Guerre de 1812Events and Locationsenglish

L'armistice Dearborn-Prevost

L’armistice Dearborn-Prevost

Ce court cessez-le-feu est une preuve du manque d’enthousiasme pour la guerre qui existait des deux côtés de la frontière. Une attitude ambivalente à l’égard de l’effort de guerre était courante, même au plus haut niveau des deux administrations. À Québec, le gouverneur général britannique, le général George Prevost, s’employait à des négociations complexes pour éviter le conflit. Même après l’invasion du Canada, Prevost renâclait à poursuivre autre chose qu’une stratégie défensive. Dans l’État de New York, l’engagement du commandant en chef de l’armée des États-Unis, Henry Dearborn, oscillait entre le recrutement, à contrecœur, des milices et l’inaction totale.

Les politiques des deux hommes irritaient souvent leurs officiers subordonnés. Heureusement pour le Canada, l’un de ses administrateurs en chef, Isaac Brock, était un général d’expérience et de talent qui avait eu la sagesse de se préparer à la guerre. Les États-Unis n’eurent pas cette chance. En août 1812, les nouvelles de la révocation des ordres en conseil par le gouvernement britannique arrivent en Amérique du Nord. Prevost envoie immédiatement le colonel Edward Baynes rencontrer Dearborn à Albany, dans l’État de New York.

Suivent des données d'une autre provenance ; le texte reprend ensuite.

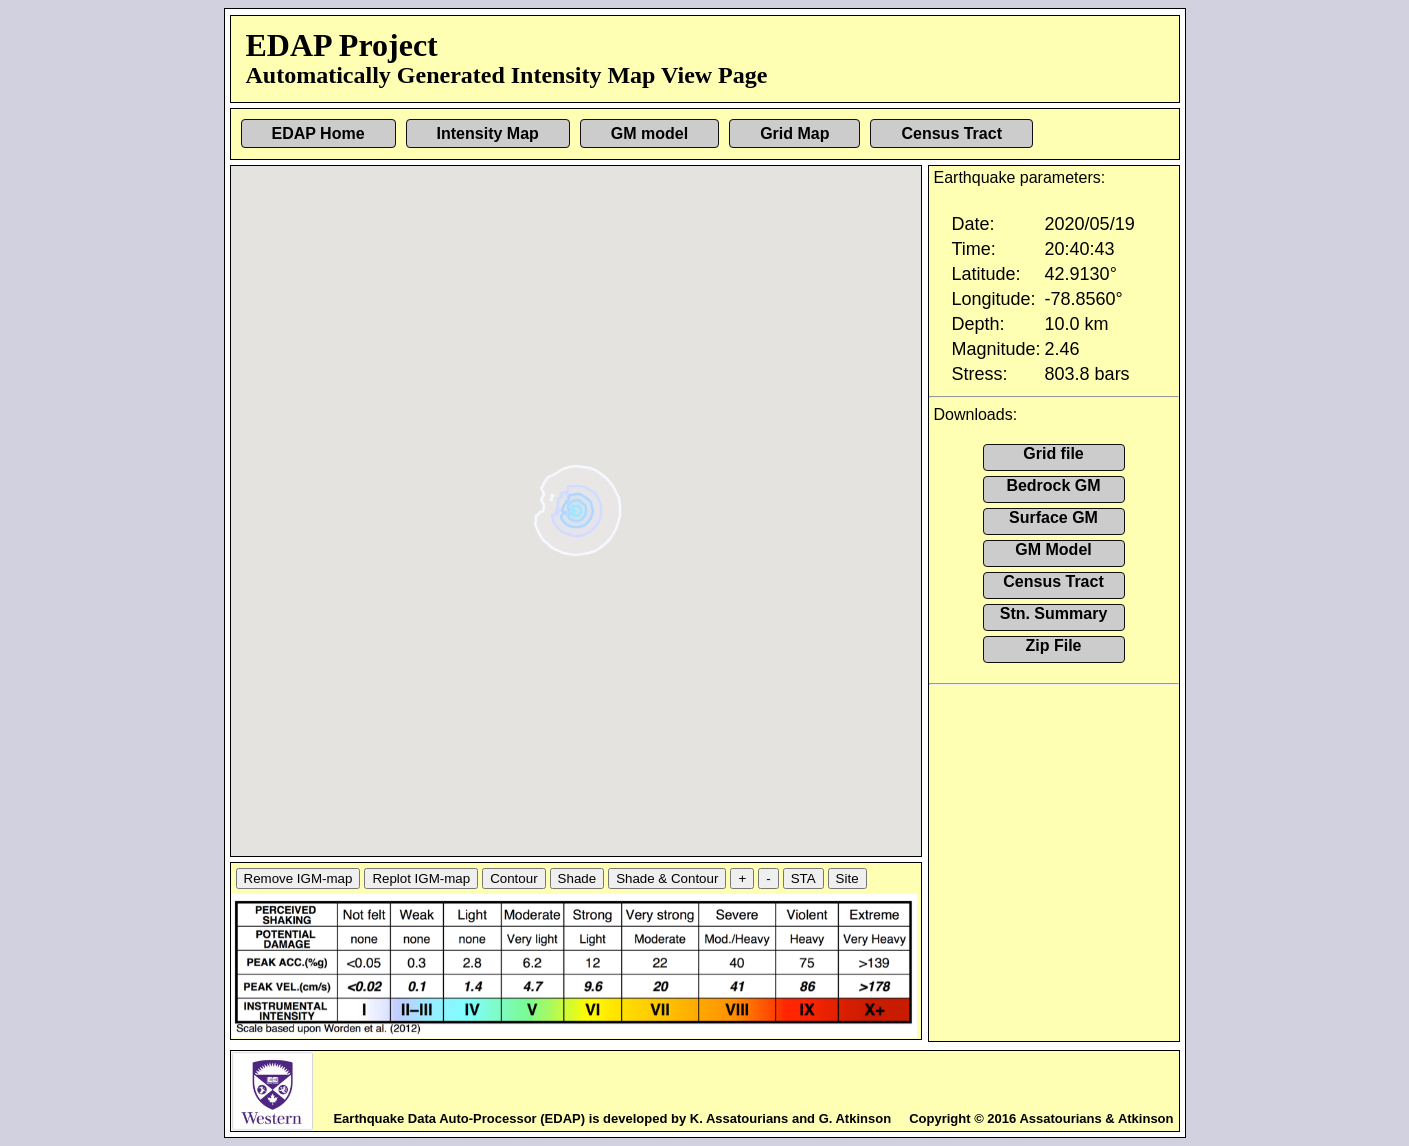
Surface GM (1053, 517)
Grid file (1053, 453)
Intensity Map (488, 133)
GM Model (1053, 549)
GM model (649, 133)
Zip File (1054, 645)
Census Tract (951, 133)
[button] (578, 503)
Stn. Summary (1054, 613)
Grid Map (794, 133)
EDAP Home (318, 133)
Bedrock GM (1053, 485)
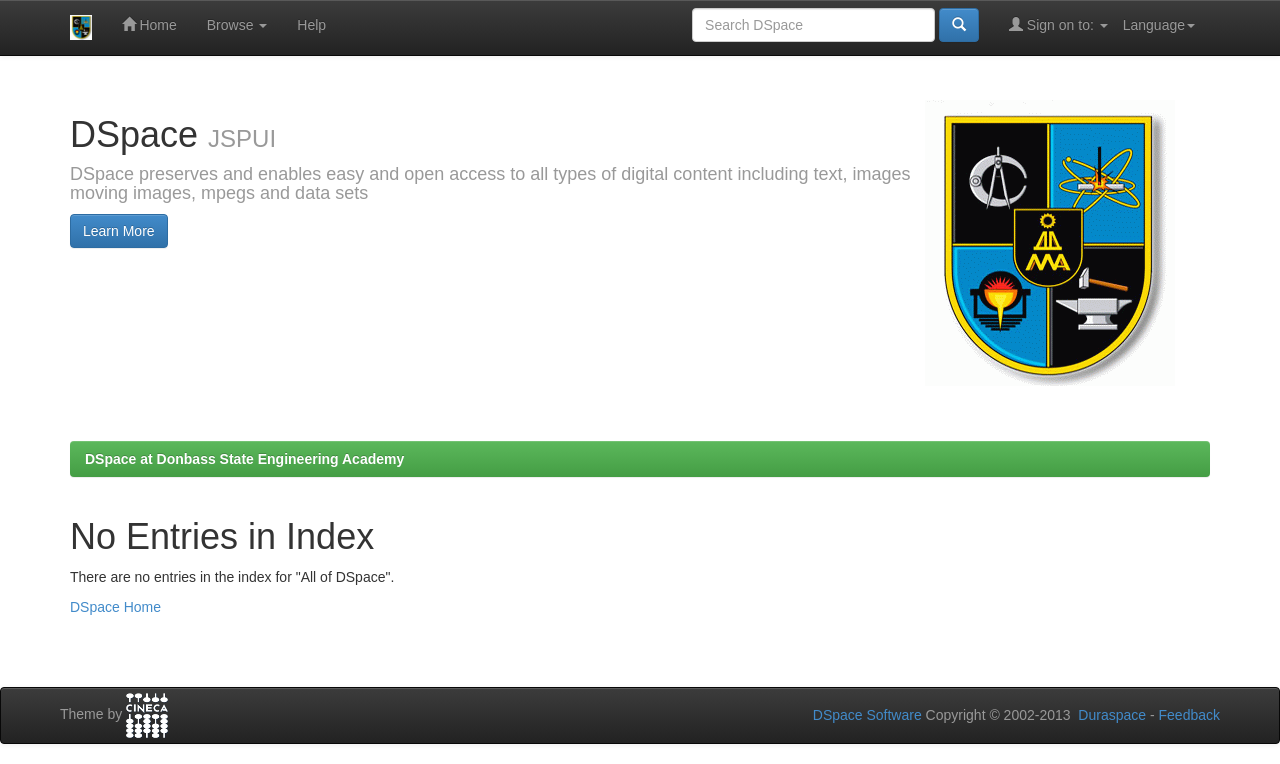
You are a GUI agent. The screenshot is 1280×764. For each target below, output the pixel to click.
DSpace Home (115, 607)
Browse (237, 25)
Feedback (1189, 715)
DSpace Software (867, 715)
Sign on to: (1058, 24)
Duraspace (1112, 715)
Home (149, 24)
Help (311, 25)
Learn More (119, 231)
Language (1159, 25)
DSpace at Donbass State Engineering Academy (244, 459)
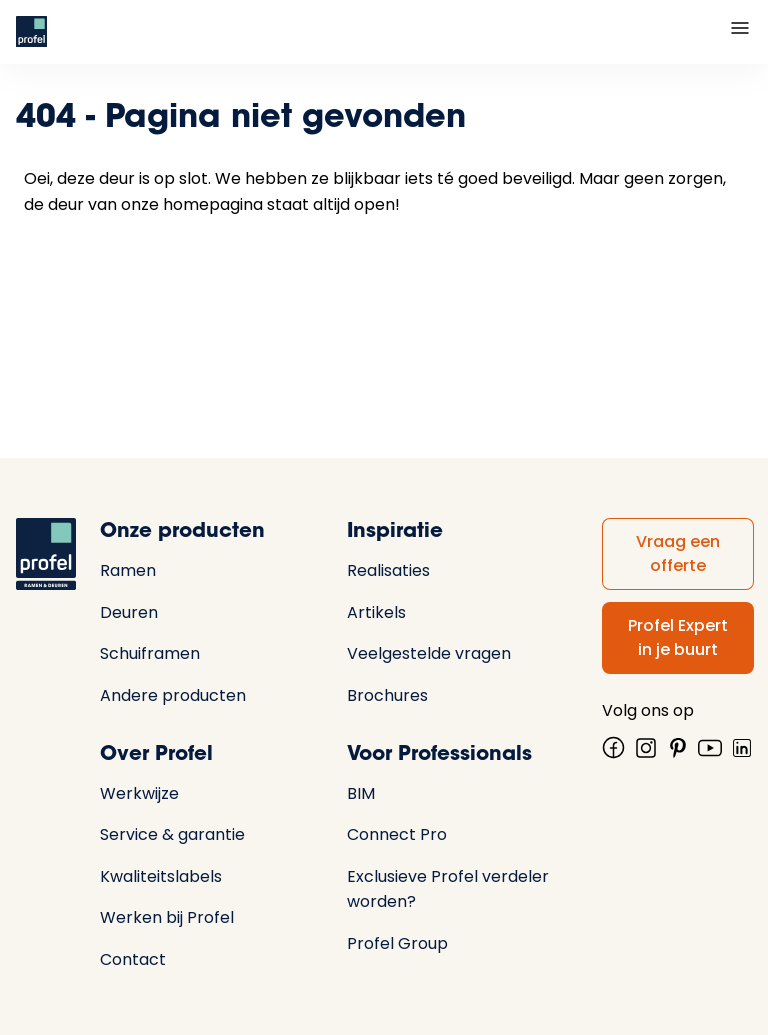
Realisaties (388, 570)
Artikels (376, 612)
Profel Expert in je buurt (678, 637)
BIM (361, 793)
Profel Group (397, 943)
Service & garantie (172, 834)
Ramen (128, 570)
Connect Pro (397, 834)
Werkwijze (139, 793)
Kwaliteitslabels (161, 876)
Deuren (129, 612)
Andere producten (173, 695)
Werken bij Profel (167, 917)
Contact (133, 959)
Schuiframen (150, 653)
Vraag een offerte (678, 553)
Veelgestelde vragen (429, 653)
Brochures (387, 695)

Prevost était optimiste et espérait que la guerre pourrait être évitée. Même si le gouverneur général ne pouvait pas savoir que Dearborn ne tenait pas vraiment à mener l’armée américaine au combat, le président James Madison et le secrétaire de la Guerre William Eustis, eux, le savaient certainement. Un mois après la déclaration de guerre, Dearborn cherchait toujours à esquiver ses responsabilités visant l’effort de guerre. Il écrivait : " Qui commandera les opérations au Haut-Canada ? Je suis sûr que mon autorité ne s’étend pas jusqu’en ces régions éloignées. "

Après plusieurs jours de négociations entre Baynes et Dearborn, on convint d’un cessez-le-feu. Il entrerait en vigueur le 20 août et pourrait être résilié par n’importe lequel des deux signataires après un avis de quatre jours. Peut-être parce qu’il avait déjà été ministre de la Guerre, Dearborn ne consulta pas William Eustis au sujet de l’accord. Dearborn admit, cependant, que l’armistice n’était pas légitime sans l’aval du président. Quand le président Madison eut vent de l’accord, il ordonna immédiatement sa résiliation. Un traité de paix était impensable tant que la Royal Navy recrutait, de force, des marins américains.

À court terme, les Américains furent favorisés par ce cessez-le-feu. Ils avaient besoin d’un répit après la défaite de Detroit. Le cessez-le-feu leur permit de fortifier leurs positions affaiblies. Cet accord leur permit même d’accéder au lac Ontario et des renforts furent postés à proximité de l’important objectif britannique de Sackett's Harbour. Le seul inconvénient pour les Américains fut que l’émissaire britannique Edward Baynes profita de son voyage à Albany pour recueillir des renseignements.

Baynes put juger, de première main, de l’impopularité de la guerre chez les Américains du Nord-Est et du manque de préparation chez l’ennemi. Brock fut effaré quand il entendit parler du cessez-le-feu du 23 août 1812. Cet accord venait briser l’élan de ses préparatifs et menaçait son alliance avec Tecumseh. Les Premières Nations doutaient déjà de l’engagement des Britanniques envers leur cause et cette trêve aggravait leurs soupçons. Brock savait aussi que cet arrangement était trop fragile pour arrêter la guerre. Il avait aussi correctement prédit que les Américains en profiteraient pour renforcer leurs positions aux emplacements qu’il comptait attaquer. Cet armistice se termina le 8 septembre 1812. Des milliers d’hommes périront ou seront mutilés avant qu’on essaie à nouveau d’arrêter cette guerre.